Im Frühsommer, als meine Mutter endlich auszog und ich die Wohnung nur noch mit dem häufig abwesenden Handlungsreisenden teilen musste, erweiterten sich die Möglichkeiten des ungestörten Miteinanders schließlich enorm. Analytisch, wie es ihre Art war, erkannte die Lange Stille sofort nicht nur die schöne Seite dieser Entwicklung, sondern auch die gefährliche. Ohne alle Umschweife setzte sie das Thema auf die Tagesordnung: »Ich möchte erst mit dir schlafen, wenn wir mindestens ein Jahr zusammen sind.« Genau so sagte sie es, und mir verschlug es fast die Sprache. Mit dem Satz war jedoch ein Damm gebrochen, und während anfangs noch das Gewicht der schlechten Nachricht in mir überwog, gewann zusehends die gute die Oberhand. Denn wir fingen an, uns wenigstens verbal der Sache anzunähern.
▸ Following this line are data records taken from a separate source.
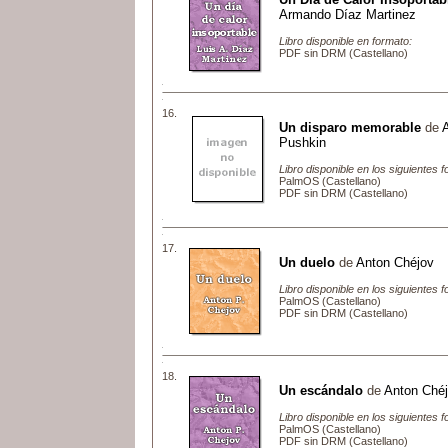
Armando Díaz Martinez
Libro disponible en formato:
PDF sin DRM (Castellano)
16.
Un disparo memorable
de
Pushkin
Libro disponible en los siguientes 
PalmOS (Castellano)
PDF sin DRM (Castellano)
17.
Un duelo
de
Anton Chéjov
Libro disponible en los siguientes 
PalmOS (Castellano)
PDF sin DRM (Castellano)
18.
Un escándalo
de
Anton Ché
Libro disponible en los siguientes 
PalmOS (Castellano)
PDF sin DRM (Castellano)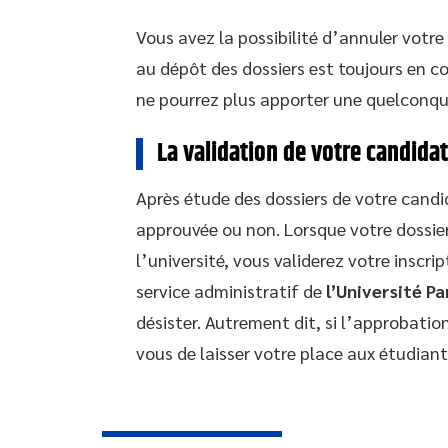
Vous avez la possibilité d’annuler votr
au dépôt des dossiers est toujours en cou
ne pourrez plus apporter une quelconqu
La validation de votre candida
Après étude des dossiers de votre cand
approuvée ou non. Lorsque votre dossier
l’université, vous validerez votre inscr
service administratif de
l’Université P
désister. Autrement dit, si l’approbatio
vous de laisser votre place aux étudiant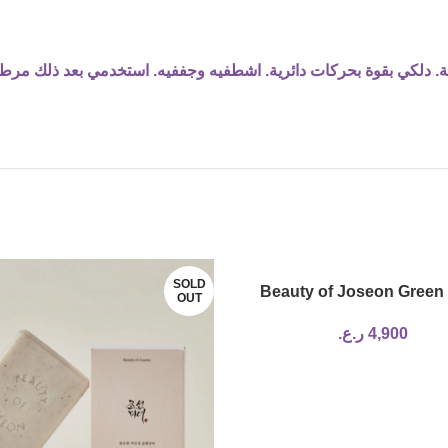
SOLD
Beauty of Joseon Green
OUT
Refreshing Cleanser 1
4,900
ر.ع.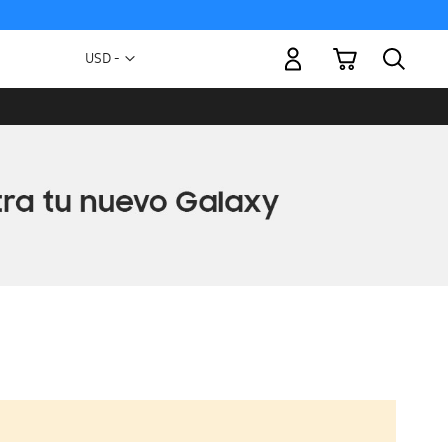
Mi carrito
Moneda
USD -
dólar
estadounidense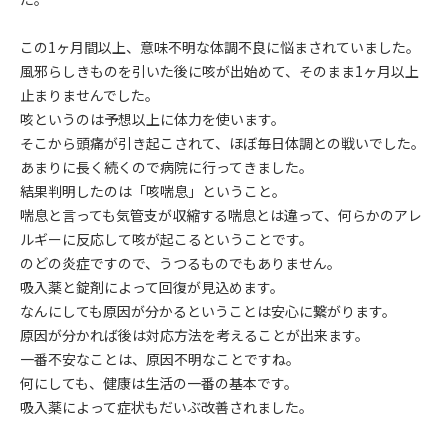
この1ヶ月間以上、意味不明な体調不良に悩まされていました。
風邪らしきものを引いた後に咳が出始めて、そのまま1ヶ月以上
止まりませんでした。
咳というのは予想以上に体力を使います。
そこから頭痛が引き起こされて、ほぼ毎日体調との戦いでした。
あまりに長く続くので病院に行ってきました。
結果判明したのは「咳喘息」ということ。
喘息と言っても気管支が収縮する喘息とは違って、何らかのアレ
ルギーに反応して咳が起こるということです。
のどの炎症ですので、うつるものでもありません。
吸入薬と錠剤によって回復が見込めます。
なんにしても原因が分かるということは安心に繋がります。
原因が分かれば後は対応方法を考えることが出来ます。
一番不安なことは、原因不明なことですね。
何にしても、健康は生活の一番の基本です。
吸入薬によって症状もだいぶ改善されました。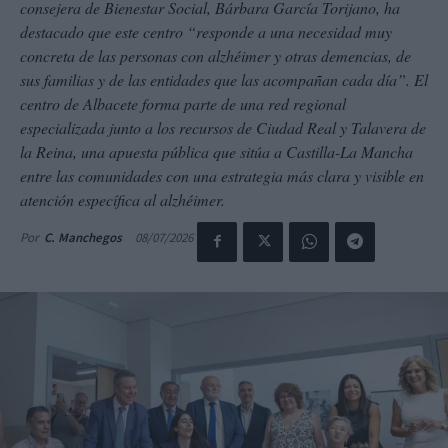
consejera de Bienestar Social, Bárbara García Torijano, ha
destacado que este centro “responde a una necesidad muy
concreta de las personas con alzhéimer y otras demencias, de
sus familias y de las entidades que las acompañan cada día”. El
centro de Albacete forma parte de una red regional
especializada junto a los recursos de Ciudad Real y Talavera de
la Reina, una apuesta pública que sitúa a Castilla-La Mancha
entre las comunidades con una estrategia más clara y visible en
atención específica al alzhéimer.
08/07/2026
Por
C. Manchegos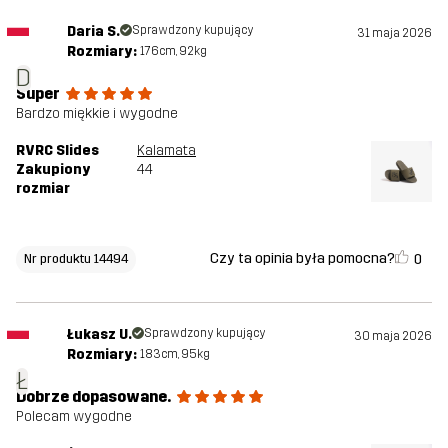
Daria S.
Sprawdzony kupujący
31 maja 2026
Rozmiary:
176cm, 92kg
D
Super
Bardzo miękkie i wygodne
RVRC Slides
Kalamata
Zakupiony
44
rozmiar
Czy ta opinia była pomocna?
0
Nr produktu 14494
Łukasz U.
Sprawdzony kupujący
30 maja 2026
Rozmiary:
183cm, 95kg
Ł
Dobrze dopasowane.
Polecam wygodne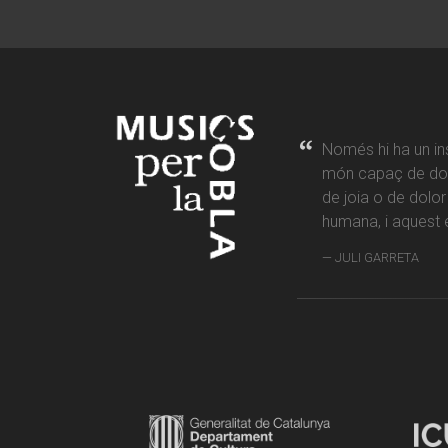
Només hi ha un in
món capaç de don
de joia o de dolo
humana, i aquest é
JULI GARRETA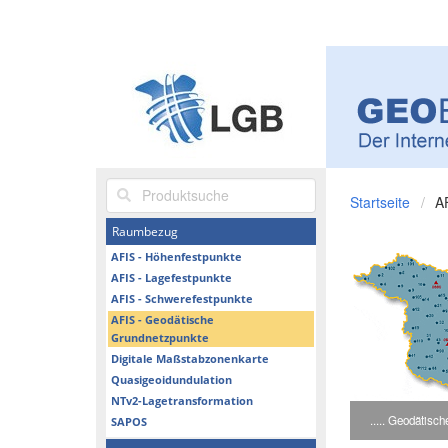
Produktsuche
Startseite
A
Raumbezug
AFIS - Höhenfestpunkte
AFIS - Lagefestpunkte
AFIS - Schwerefestpunkte
AFIS - Geodätische
Grundnetzpunkte
Digitale Maßstabzonenkarte
Quasigeoidundulation
NTv2-Lagetransformation
..... Geodätisc
SAPOS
Drei Monate vor Ablauf der Frist schlug Karin einen konkreten Zeitpunkt vor. Der Jahrestag des Abtanzballs sollte es sein. Ich recherchierte und bemerkte, dass es ein Sonntag sein würde. Karin lächelte nachsichtig und sagte: »Okay, dann einen Tag früher. Am Samstag.« Es gibt nichts Besseres im Leben als klare Ziele, die man durch simples Älterwerden erreicht.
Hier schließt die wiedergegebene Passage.